Content starts

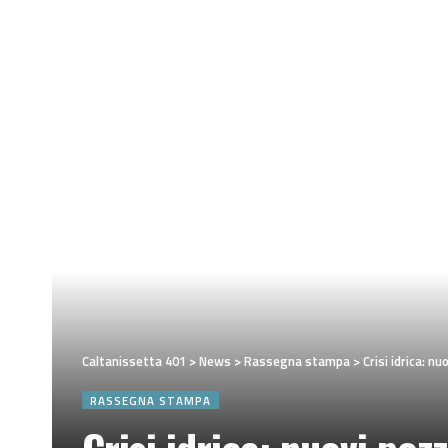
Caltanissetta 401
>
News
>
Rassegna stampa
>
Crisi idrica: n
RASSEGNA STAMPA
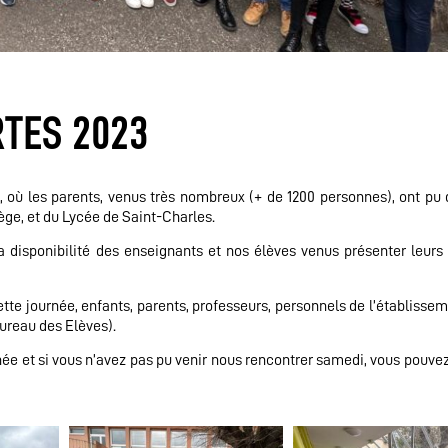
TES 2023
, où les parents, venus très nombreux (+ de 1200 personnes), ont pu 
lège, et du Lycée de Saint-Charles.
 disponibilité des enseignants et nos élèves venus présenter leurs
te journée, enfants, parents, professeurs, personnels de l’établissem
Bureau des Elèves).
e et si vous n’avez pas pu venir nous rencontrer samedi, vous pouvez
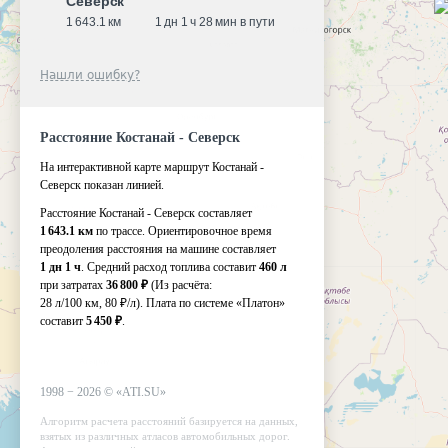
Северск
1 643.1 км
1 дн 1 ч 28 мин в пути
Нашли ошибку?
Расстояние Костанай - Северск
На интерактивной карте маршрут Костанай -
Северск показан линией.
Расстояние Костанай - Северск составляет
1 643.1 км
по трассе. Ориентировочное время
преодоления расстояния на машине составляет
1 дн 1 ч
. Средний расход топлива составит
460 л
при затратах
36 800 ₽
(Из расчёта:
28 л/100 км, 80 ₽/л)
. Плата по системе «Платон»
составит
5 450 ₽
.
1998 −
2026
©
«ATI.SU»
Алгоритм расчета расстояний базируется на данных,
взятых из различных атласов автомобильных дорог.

Content ends

**EXERCISE DIRECTIONS:** Count up the lines above in which the word "составляет" appears, and give nothing but that count.

**FINAL ANSWER:** 2